Two lawmakers of Bolivia’s right-wing opposition are filing a lawsuit against President Luis Arce for ‘racism and discrimination’ due to a comment made by Arce at a campaign rally regarding the manner in which vaccines were being distributed and prioritized.
“This complaint is filed against Luis Alberto Arce Catacora for the crimes of racism, discrimination and breach of duties,” reads the filing made by Adrian Gandarillas and Luciana Campero, of the liberal Comunidad Ciudadana party, led by Carlos Mesa.

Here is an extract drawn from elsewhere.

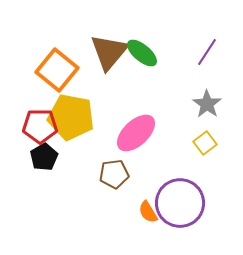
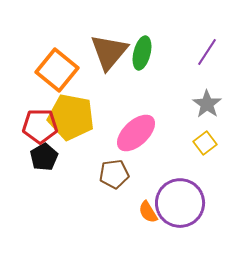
green ellipse: rotated 64 degrees clockwise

The comment was made at a MAS rally in the city of Tarija on April 8th, in which President Arce said, “There is a lot to coordinate, on economic matters, on health matters. We’ve just sent vaccines, for the people and for medical staff, not for rich families nor the oligarchy of Tarija! We’ll continue supporting the people of Tarija to resolve problems in healthcare.”
Healthcare workers and vulnerable groups continue to be prioritized at this early stage of the vaccine rollout, however, the two oppositionists say they consider the comments a form of ‘racism and discrimination’ against rich families and the oligarchy of Tarija.
From the time President Arce took office, his administration moved quickly to secure vaccines for the entire Bolivian population, to be provided free of charge, in line with the administration’s conviction that health is a right.
The Bolivian government has also taken to the United Nations to call for equitable access to safe vaccines, medicines and diagnostic tests, expressing concern about the unequal distribution of vaccines against Covid-19, affecting developing countries. Participating in a session of the UN Economic and Social Council on April 16, Foreign Minister Rogelio Mayta called for the vaccines patents to be released “exceptionally and in an expeditious manner, so that all pharmaceutical companies capable of producing them can do so.”
While the right-wing has tried to individualize matters of health and privatize health services, the government is looking to expand and improve public health services.